Your objective ▸ Please find all lines in the data that hold the string "pasal" and copy them.
>>>
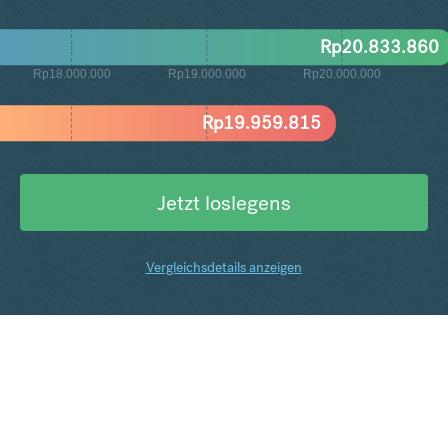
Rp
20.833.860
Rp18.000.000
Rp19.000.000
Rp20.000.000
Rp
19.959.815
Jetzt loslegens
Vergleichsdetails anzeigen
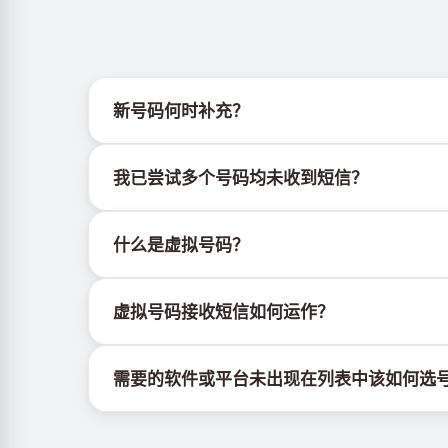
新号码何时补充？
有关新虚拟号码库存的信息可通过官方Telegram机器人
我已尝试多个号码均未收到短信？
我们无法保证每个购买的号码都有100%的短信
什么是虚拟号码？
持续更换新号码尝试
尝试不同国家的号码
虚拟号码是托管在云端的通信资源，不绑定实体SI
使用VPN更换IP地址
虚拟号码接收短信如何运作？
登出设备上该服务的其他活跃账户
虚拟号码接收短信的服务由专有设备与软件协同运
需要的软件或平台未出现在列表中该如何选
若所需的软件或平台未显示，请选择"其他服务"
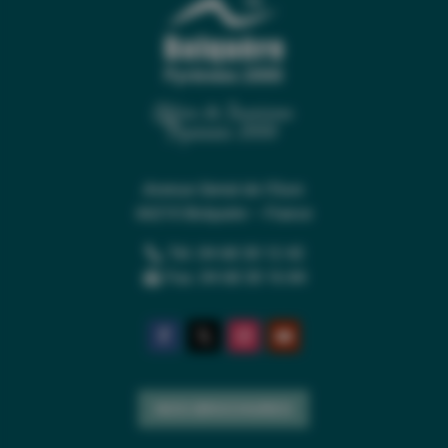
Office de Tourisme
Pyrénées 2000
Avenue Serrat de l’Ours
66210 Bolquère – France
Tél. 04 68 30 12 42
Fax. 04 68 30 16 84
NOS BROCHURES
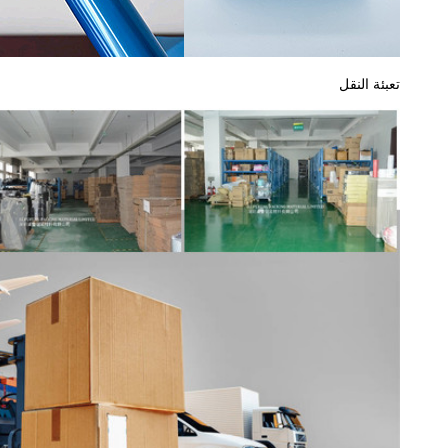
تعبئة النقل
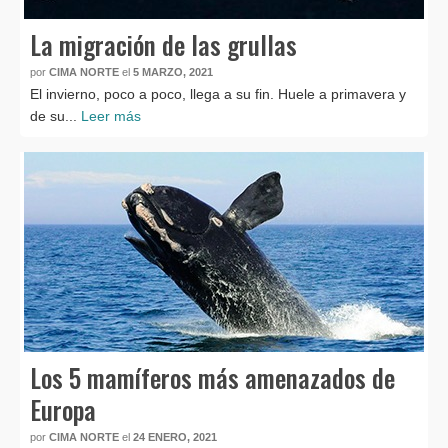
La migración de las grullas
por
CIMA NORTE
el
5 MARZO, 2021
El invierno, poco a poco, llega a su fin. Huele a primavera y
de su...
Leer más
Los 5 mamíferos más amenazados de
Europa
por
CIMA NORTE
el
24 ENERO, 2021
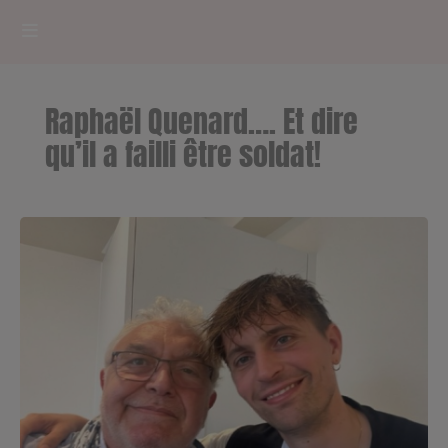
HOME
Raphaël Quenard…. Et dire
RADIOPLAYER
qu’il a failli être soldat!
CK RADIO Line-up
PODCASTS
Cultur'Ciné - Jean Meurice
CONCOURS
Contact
<<<
>>>
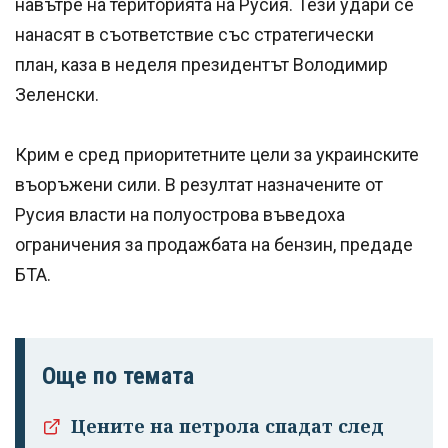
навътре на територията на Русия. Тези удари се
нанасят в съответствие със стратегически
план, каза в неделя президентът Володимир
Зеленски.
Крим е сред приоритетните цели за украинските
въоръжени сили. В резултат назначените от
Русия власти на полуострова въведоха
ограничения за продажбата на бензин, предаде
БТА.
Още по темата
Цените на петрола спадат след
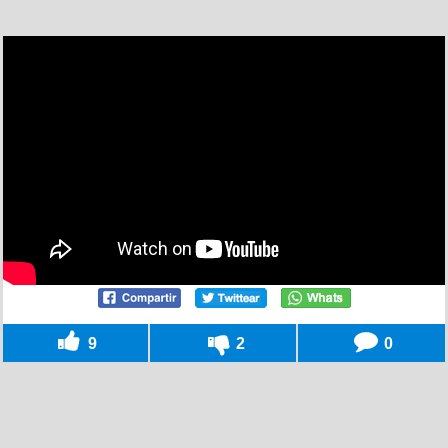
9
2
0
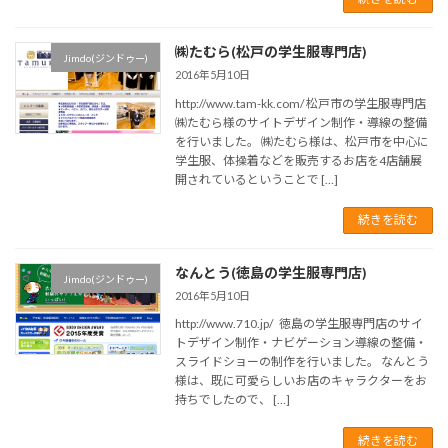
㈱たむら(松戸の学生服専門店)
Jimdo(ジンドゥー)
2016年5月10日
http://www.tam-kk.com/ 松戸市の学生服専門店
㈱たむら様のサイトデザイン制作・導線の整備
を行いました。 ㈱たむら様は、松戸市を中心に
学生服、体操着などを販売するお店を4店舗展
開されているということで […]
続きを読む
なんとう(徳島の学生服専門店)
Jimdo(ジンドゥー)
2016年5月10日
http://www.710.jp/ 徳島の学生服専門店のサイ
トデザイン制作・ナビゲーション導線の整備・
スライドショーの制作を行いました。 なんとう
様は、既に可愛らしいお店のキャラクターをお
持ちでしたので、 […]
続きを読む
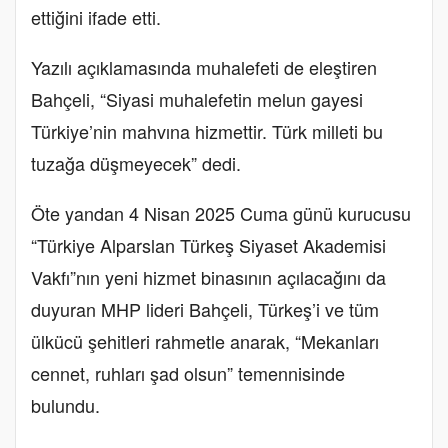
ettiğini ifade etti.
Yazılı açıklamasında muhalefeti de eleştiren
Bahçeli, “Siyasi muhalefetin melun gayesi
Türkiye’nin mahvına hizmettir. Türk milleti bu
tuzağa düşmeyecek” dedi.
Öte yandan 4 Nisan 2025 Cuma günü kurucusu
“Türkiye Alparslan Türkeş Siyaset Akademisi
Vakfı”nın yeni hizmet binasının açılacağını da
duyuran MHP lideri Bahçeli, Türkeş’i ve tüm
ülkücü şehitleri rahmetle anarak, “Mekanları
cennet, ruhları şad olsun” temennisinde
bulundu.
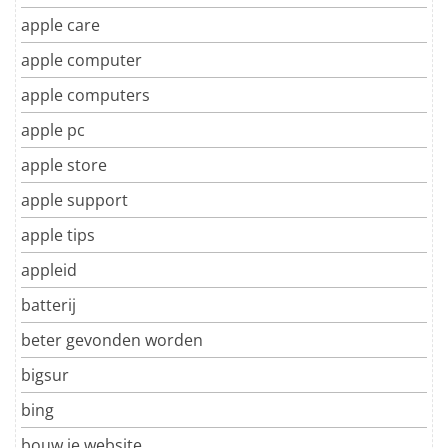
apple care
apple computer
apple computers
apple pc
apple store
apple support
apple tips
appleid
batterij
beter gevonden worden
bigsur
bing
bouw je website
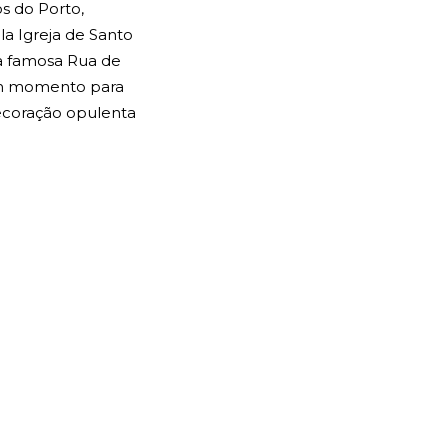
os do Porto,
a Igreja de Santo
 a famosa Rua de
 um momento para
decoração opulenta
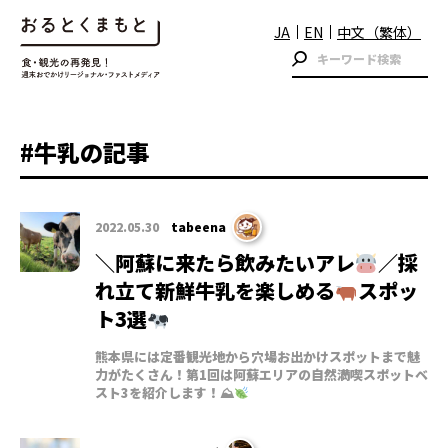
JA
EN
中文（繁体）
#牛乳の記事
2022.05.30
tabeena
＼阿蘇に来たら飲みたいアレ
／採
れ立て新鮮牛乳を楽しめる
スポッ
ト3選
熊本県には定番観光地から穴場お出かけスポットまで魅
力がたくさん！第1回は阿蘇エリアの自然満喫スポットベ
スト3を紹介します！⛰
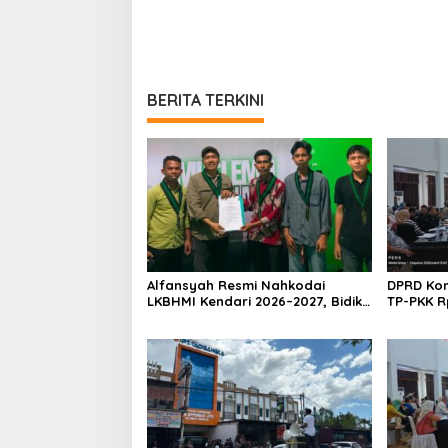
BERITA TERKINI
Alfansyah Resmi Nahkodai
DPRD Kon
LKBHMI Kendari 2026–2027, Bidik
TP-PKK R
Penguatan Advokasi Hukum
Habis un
<<<
>>>
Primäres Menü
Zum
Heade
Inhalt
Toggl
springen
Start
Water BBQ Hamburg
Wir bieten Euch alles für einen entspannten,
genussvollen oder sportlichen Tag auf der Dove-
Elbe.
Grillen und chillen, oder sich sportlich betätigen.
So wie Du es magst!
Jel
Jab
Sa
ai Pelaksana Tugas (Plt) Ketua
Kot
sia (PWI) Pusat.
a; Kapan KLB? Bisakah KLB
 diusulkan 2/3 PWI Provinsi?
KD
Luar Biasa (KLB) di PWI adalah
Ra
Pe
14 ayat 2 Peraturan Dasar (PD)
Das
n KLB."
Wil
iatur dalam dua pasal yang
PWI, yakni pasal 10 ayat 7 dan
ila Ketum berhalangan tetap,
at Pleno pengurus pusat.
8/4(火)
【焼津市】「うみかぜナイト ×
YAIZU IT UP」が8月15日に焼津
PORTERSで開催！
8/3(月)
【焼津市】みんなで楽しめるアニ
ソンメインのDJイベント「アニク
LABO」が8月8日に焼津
<<<
Solution to this task ▸
iatur dalam dua pasal yang
PWI, yakni pasal 10 ayat 7 dan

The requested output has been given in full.